___ RECORDS PROVIDED ___
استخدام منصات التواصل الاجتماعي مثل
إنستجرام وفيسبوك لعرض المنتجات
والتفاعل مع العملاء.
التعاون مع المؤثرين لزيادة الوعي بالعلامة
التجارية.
___
___ RECORDS PROVIDED ___
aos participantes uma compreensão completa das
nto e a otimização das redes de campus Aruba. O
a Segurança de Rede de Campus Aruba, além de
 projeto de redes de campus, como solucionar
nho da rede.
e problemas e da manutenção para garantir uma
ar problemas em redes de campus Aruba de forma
___
___ RECORDS PROVIDED ___
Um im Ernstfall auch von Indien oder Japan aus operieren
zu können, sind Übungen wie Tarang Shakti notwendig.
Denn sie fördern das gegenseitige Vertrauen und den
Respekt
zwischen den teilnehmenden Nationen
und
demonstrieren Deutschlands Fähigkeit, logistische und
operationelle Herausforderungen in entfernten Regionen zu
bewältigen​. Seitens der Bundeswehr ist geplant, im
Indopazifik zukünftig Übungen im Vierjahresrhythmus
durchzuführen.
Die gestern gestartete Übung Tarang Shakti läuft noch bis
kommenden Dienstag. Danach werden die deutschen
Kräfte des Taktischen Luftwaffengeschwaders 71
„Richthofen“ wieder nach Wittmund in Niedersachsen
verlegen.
___
* BRIEF:
Your reply must consist solely of the number of lines in the data that contain the word "Aruba".

* ANSWER SPACE:
3